Thanks Ben, a great summary. Is there a Wiki page for this? It feels like
it should be on one, so we can easily comment/update the individual points.
In terms of the pretty-printer and its string type. Perhaps we could
backpackify it to use http://next.hackage.haskell.org:8080/package/str-sig,
and then specialise the GHC version to FastString etc.
Alan
On 3 June 2017 at 17:50, Ben Gamari
CCing, * Alfredo Di Napoli for his on-going work in this area * Shivansh Rai for his interest in contributing * David Luposchainsky for his recent pretty-printer library * Richard Eisenberg due to his participation in #8809 * Bartosz for his participation in #10735 * Alan Zimmerman for his interest in Haskell tooling
My apologies for the tome that follows. I have been thinking about this problem recently and think an overview of where we stand would be helpful.
Siddharth Bhat
writes: Hello all,
Thanks for all the work that's put into GHC :)
Thanks for your interest in helping!
I've tried to get into GHC development before, but I was unsuccessful, mostly because I didn't dedicate enough time to understanding the problem at hand & exploring the codebase.
I'd like to give it another shot. This time, I think I have a clear vision of what I want to help with: Have haskell's error messages be easier to read and understand.
1. Colors and layout to highlight important parts of the error messages
As I say below, I think #8809 will provide a good foundation for improvements here. More on this below.

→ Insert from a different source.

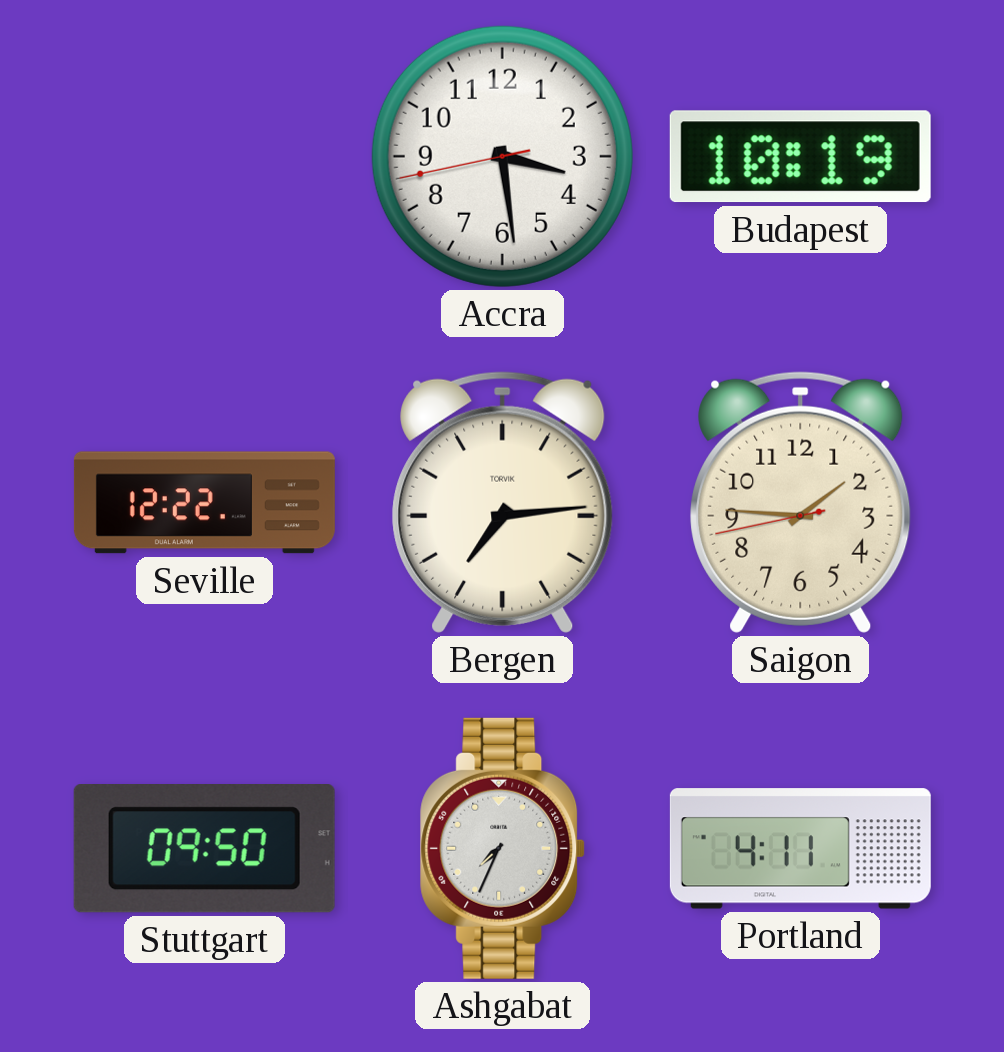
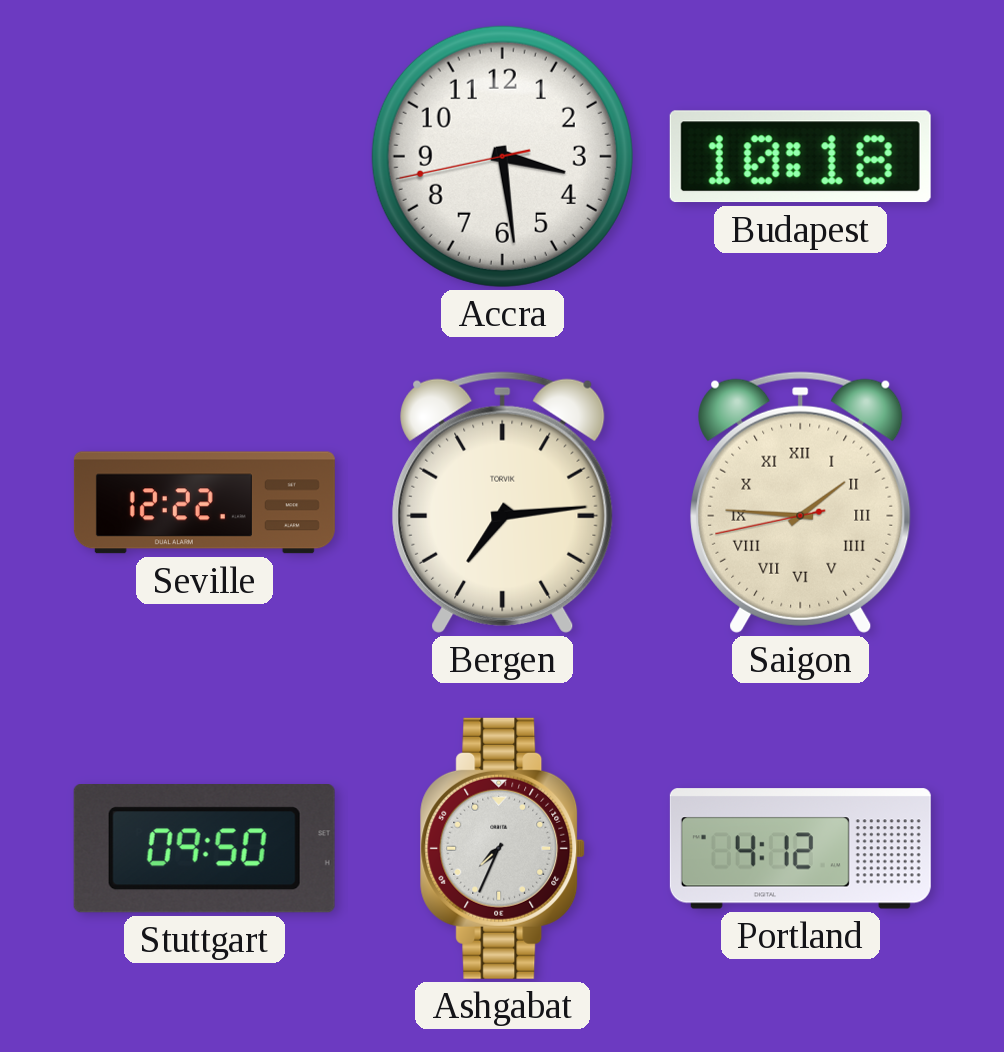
Budapest: 10:19 -> 10:18
Saigon numerals: Arabic -> Roman
Portland: 4:11 -> 4:12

2. Clear formatting & naming of errors, so they're easily googleable, stack-overflow able, etc.
Indeed this is a great goal. Do you have a list of error messages that you think are particularly egregious in this respect? Are you advocating that we give error classes unique identifiers (e.g. as rustc does IIRC) or are you merely suggesting that we improve the wording of the existing messages?
3. better hints with error messages, and perhaps integrated lints(?).

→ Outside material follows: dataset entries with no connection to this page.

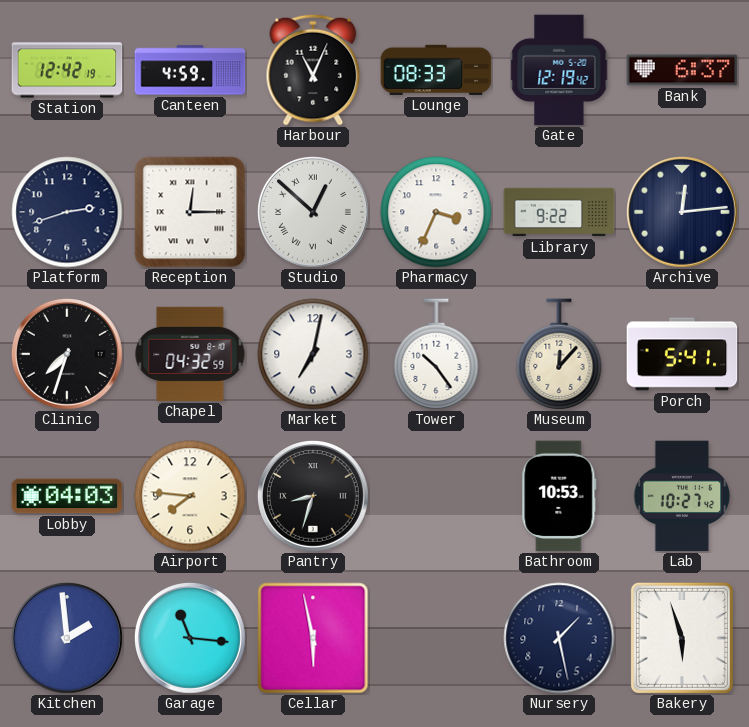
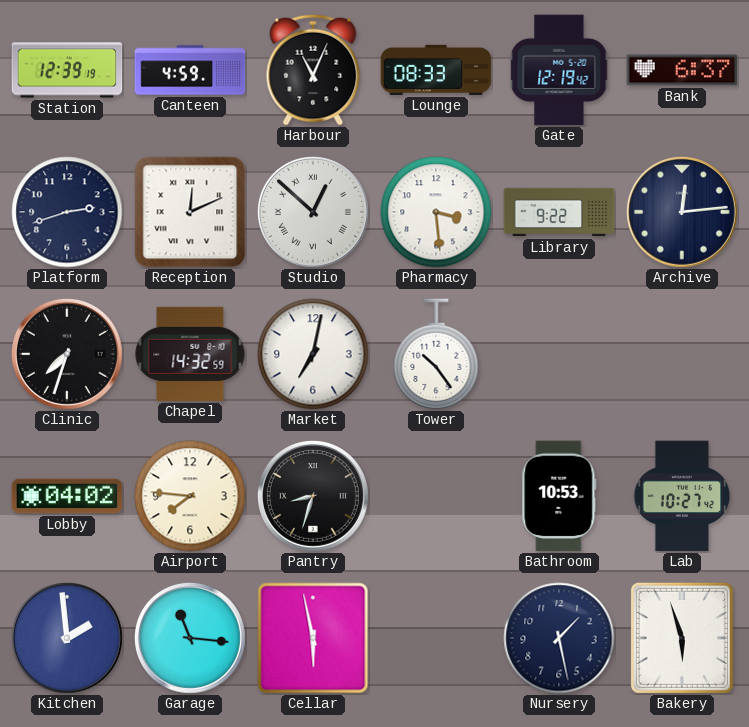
Station: 12:42 -> 12:39
Reception: 12:15 -> 12:11
Pharmacy: 3:34 -> 3:29
Chapel: 04:32 -> 14:32
Museum: 12:07 -> none
Porch: 5:41 -> none
Lobby: 04:03 -> 04:02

This sounds like a noble goal, but it's a bit unclear how you get there. We currently do try to give hints where possible, but of course we could always offer more. It would be helpful to have a set of concrete examples to discuss.
4. I don't know if this is already possible, but allowing GHC errors to be shipped off as JSON or something to interested tooling.

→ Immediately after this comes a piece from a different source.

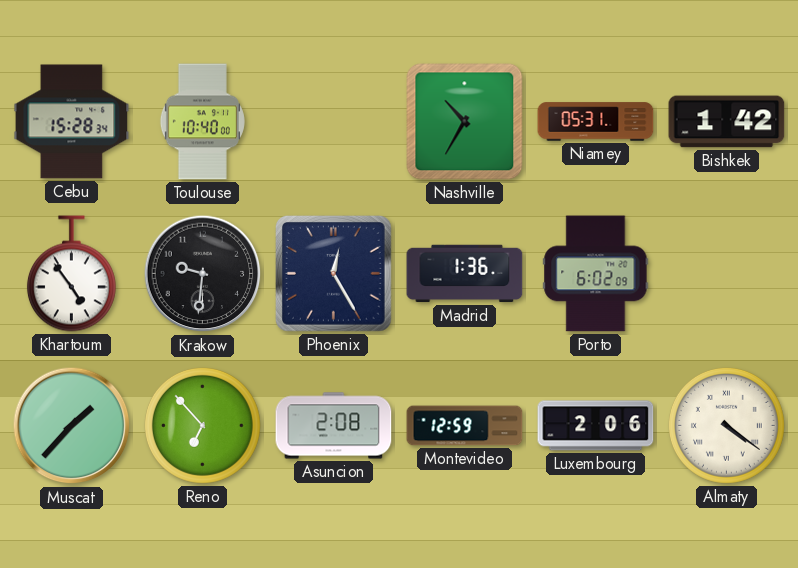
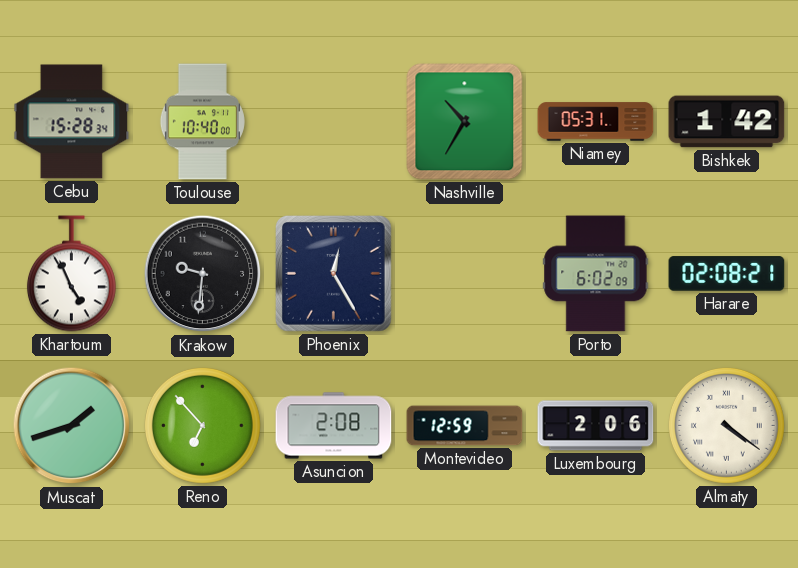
Khartoum: 4:54 -> 4:56
Madrid: 1:36 -> none
Harare: none -> 02:08
Muscat: 1:37 -> 1:42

Indeed, this would be great. Thanks to Matthew Pickering we already offer some limited form of this in 8.2 [1], but I think having more structured error documents as suggested in #8809 would make this even nicer.
[1] https://downloads.haskell.org/~ghc/master/users-guide// debugging.html?highlight=json#ghc-flag--ddump-json
The State of #8809 ==================
I saw this ticket on trac: https://ghc.haskell.org/trac/ghc/ticket/8809 I would like to take this up, but I'd like help / pointers and stuff. I have GHC setup, I know how to use phabricator, but.. where do I start? :)
This ticket has recently seen quite a bit of activity and I've been meaning to write down some thoughts on it. Here it goes:
Currently Alfredo Di Napoli is working [2] on the `pretty` library to both improve performance and allow us to drop GHC's fork (see #10735), perhaps to use annotated pretty-printer documents. Meanwhile, David Luposchainsky, has recently released [3] his `prettyprinter` library which may serve as a drop-in replacement to `pretty` and handles all of the cases that Alfredo is working on. Moreover, Shivansh Rai has also recently expressed interest in helping out with this effort.
All of this is great news: I have been hoping we'd get Idris-style errors for quite some time. However, given how many hands we have in this area, we should be careful not to step on each toes. Below I'll describe the various facets of the task as I see them.
[2] https://github.com/haskell/pretty/pull/43 [3] https://www.reddit.com/r/haskell/comments/6e62i5/ann_ prettyprinter_10_ending_the_wadlerleijen_zoo/
# Choice of pretty printer
It seems like we first need to resolve the question of whether switching from (our fork of) `pretty` to the `prettyprinter` library is worthwhile. The argument for moving to `prettyprinter` is its support for optimized infinite-band-width layout, which is one of the things holding us back from moving back to `pretty`.
However, there are two impediments to switching,
* `prettyprinter` depends upon the `text` package while GHC does not. Making GHC dependent on `text` is an option, but we should be careful. Adding a dependency has a non-trivial cost (GHC build times rise, GHC API users are stuck using whatever dependency versions GHC uses, release engineering is a bit more complicated).
Currently GHC has its own abstractions for working with text efficiently, LitString and FastString. FastString is used throughout the compiler, including the pretty-printer, and represents a dense UTF-8 buffer (and a hash for quick comparison). It's not clear that we would want to move it to `text` as this would introduce UTF-8/UTF-16 conversion.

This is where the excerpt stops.